Judge Russell also said that the petition was misleading to voters and contained an unfunded mandate.
“Again, it is clear to me this is probably the clearest case I have seen that I think there is a violation of the single subject rule,” said Judge Russell. “I just, I’ve seen a lot of them over the years and in respect to this particular matter there are too many subjects. Not all of which are functionally related to each other.”
The Coalition for Parents and Children PAC, represented by Attorney Jason Guinasso, filed the challenge and expected an appeal.
Nevadans for Reproductive Rights president Lindsey Harmon said the group “will not let one judge’s misguided ruling deter us from giving Nevadans the opportunity to vote to permanently protect their reproductive rights in the Nevada Constitution.”
Although Judge Russell rejected the intuitive petition, Democrats in the state legislature passed SJR-7, a constitutional amendment that mirrors the language of the rejected initiative. Nevada law requires that any constitutional amendment pass two consecutive legislative sessions to be presented to registered voters via a ballot question.
As reported by The Globe, SJR7, would guarantee “a fundamental right to reproductive freedom,” authorize “the state to regulate abortion care after fetal viability with certain exceptions” and prevent the state from penalizing or prosecuting an individual exercising the “right to reproductive freedom.” SJR7 further states that reproductive rights would include, “without limitation, prenatal care, childbirth, postpartum care, birth control, vasectomy, tubal litigation, abortion, abortion care, management of a miscarriage and infertility care.”
In the wake of the U.S. Supreme Court’s decision to overturn Roe v. Wade, this effort is more political than it is protective in that the rush to get abortion on the 2024 ballot has to do with boosting voter turn out for vulnerable Democrats, like President Joe Biden, and secure a potential veto-proof Democratic supermajority in the Nevada legislature. As Nevada Democrats gerrymandered the state into a Democratic supermajority in 2021, the opportunity for seizing one-party control of the legislative branch is possible.

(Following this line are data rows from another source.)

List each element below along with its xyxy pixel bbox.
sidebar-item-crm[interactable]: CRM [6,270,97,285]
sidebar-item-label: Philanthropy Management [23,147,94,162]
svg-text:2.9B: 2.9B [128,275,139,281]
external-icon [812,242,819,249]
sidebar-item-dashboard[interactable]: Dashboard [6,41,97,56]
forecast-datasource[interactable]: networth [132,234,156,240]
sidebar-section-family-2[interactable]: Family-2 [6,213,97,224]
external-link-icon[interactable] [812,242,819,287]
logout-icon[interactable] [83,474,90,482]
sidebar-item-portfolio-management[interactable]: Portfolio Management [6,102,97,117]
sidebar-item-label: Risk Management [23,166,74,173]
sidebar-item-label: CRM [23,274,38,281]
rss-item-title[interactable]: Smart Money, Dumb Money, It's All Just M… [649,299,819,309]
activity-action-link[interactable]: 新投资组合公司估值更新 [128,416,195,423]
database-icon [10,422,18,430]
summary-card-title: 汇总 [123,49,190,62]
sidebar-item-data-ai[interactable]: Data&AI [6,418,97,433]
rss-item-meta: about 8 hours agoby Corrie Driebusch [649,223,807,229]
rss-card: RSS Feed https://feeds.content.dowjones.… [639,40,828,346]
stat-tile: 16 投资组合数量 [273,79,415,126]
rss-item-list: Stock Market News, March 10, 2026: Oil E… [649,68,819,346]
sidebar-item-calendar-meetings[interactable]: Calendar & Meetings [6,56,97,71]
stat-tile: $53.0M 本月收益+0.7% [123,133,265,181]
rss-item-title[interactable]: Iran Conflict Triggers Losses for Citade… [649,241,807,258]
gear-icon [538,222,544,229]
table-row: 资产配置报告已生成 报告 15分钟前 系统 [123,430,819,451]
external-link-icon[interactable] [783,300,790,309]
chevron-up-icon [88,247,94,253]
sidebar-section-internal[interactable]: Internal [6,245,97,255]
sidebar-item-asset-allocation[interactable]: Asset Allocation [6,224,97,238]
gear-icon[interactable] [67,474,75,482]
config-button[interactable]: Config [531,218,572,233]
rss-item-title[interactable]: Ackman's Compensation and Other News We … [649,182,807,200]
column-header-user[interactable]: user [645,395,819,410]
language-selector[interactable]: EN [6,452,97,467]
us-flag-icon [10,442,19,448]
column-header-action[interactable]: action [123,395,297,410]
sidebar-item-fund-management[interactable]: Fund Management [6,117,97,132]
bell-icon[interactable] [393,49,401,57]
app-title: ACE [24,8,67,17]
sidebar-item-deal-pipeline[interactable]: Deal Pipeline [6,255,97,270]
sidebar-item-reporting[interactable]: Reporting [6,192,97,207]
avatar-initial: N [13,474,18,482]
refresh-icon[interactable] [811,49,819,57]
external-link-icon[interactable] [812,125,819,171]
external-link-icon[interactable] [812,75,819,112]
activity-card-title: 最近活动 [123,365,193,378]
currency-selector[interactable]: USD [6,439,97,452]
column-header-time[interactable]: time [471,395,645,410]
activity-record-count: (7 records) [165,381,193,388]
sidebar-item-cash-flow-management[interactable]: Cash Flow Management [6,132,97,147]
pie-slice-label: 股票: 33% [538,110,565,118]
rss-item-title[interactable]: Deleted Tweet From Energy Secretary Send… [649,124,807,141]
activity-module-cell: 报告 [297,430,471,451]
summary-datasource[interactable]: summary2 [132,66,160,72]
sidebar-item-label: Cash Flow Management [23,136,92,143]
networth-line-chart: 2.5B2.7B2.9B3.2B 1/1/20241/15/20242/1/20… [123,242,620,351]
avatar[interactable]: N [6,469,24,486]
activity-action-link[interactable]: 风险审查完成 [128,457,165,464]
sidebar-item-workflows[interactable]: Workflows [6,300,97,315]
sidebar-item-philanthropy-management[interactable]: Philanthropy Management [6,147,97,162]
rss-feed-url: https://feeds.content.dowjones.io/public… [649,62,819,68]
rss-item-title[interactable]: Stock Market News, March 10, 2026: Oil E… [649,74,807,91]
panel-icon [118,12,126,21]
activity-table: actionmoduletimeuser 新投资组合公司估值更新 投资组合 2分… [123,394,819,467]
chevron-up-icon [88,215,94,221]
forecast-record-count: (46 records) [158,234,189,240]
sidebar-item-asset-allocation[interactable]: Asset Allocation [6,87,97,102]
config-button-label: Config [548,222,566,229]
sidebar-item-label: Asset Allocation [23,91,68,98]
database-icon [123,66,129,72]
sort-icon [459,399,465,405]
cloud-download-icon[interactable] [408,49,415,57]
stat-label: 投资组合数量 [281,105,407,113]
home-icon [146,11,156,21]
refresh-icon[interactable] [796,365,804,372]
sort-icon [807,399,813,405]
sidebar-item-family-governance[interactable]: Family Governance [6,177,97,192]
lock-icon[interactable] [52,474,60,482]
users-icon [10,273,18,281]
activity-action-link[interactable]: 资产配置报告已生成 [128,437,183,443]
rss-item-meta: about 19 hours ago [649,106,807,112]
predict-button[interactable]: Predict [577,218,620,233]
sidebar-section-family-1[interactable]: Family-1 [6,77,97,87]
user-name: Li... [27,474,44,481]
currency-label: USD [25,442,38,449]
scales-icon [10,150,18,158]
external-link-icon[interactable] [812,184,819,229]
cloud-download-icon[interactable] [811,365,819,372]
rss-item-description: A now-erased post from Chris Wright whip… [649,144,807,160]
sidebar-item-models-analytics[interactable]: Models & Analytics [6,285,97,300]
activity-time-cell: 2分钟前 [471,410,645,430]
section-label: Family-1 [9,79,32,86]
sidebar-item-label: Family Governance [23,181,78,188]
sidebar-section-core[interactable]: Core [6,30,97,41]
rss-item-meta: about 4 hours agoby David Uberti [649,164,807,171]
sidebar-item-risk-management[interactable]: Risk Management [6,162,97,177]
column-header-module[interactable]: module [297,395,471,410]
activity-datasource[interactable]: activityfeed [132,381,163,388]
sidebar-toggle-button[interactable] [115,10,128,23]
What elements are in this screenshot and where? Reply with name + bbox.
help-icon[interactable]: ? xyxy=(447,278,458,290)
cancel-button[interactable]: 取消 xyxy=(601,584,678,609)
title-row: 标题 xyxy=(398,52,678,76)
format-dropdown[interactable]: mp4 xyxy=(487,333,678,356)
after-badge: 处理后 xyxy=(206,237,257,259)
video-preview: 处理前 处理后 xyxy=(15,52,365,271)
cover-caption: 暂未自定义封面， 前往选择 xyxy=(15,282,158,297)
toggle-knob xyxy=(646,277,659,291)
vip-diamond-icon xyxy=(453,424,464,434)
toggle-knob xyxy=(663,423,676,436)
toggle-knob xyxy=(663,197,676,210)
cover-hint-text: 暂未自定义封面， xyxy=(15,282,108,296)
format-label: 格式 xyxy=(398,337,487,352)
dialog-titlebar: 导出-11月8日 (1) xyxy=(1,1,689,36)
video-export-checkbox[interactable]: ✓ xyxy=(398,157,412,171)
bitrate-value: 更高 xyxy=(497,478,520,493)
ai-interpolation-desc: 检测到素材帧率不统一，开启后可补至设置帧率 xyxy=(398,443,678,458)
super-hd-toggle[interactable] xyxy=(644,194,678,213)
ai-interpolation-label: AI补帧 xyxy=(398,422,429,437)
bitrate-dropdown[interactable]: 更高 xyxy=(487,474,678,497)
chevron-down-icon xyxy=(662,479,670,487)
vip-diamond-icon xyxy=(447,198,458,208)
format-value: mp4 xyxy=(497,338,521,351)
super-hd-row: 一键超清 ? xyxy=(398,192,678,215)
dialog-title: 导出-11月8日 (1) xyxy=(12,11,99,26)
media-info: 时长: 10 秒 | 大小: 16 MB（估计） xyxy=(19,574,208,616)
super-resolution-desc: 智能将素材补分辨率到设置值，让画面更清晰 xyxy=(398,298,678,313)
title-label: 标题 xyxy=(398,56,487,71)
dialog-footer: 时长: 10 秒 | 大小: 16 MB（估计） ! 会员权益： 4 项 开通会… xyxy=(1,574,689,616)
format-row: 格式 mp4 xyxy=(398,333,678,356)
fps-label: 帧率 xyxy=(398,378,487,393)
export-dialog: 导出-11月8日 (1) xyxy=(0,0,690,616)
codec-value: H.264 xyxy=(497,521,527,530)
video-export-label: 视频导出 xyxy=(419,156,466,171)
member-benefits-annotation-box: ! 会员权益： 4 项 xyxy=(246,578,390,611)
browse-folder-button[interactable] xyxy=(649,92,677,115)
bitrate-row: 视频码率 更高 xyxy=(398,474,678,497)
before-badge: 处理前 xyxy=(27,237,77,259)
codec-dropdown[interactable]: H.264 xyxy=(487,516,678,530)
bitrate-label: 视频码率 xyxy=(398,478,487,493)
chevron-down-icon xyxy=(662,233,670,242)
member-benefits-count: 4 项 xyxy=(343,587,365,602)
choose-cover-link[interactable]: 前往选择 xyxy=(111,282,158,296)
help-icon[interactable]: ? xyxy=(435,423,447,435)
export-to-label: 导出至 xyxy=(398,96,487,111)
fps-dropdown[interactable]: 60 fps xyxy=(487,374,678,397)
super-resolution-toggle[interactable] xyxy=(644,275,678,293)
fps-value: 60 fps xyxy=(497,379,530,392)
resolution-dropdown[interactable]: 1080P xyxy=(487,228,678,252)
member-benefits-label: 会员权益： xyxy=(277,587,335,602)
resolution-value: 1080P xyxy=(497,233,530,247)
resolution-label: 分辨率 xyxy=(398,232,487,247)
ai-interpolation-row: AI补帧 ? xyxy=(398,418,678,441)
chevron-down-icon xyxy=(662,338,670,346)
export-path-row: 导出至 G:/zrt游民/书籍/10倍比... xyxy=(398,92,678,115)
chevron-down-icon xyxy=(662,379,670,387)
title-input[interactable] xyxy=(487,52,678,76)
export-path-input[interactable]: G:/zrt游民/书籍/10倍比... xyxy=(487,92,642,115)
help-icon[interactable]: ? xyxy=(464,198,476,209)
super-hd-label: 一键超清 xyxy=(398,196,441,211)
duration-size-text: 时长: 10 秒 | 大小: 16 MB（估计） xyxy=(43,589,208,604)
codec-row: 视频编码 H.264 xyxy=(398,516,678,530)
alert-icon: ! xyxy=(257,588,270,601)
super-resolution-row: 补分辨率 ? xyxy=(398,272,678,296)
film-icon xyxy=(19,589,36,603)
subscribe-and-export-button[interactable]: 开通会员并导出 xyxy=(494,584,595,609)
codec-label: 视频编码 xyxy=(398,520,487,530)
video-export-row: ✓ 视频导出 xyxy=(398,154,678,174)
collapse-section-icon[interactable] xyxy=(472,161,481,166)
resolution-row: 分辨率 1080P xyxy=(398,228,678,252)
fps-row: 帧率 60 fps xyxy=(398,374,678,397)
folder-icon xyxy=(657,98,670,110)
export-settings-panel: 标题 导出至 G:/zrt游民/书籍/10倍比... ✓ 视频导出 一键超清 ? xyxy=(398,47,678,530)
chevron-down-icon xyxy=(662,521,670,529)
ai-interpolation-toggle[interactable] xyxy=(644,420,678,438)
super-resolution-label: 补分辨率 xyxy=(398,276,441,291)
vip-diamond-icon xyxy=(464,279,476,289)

Nevadans passed an initiative in 1990 that codified abortions up to six months of pregnancy with extended protections if the life of the mother is threatened. The overturn of Roe v. Wade does not change Nevada Law, but the Reproductive Freedom Amendment does in that it removes the six month limitation and expands abortion to the moment of birth when the (undefined) health or mental health of the mother is at risk.
Additionally, as Nevada is the number one state for human trafficking, the absence of parental consent for abortion should be a concern, but Nevada Democrats have publicly lobbied against parental consent for minors. A 2015 bill that would have reinstated parental notification requirements in Nevada did not become law.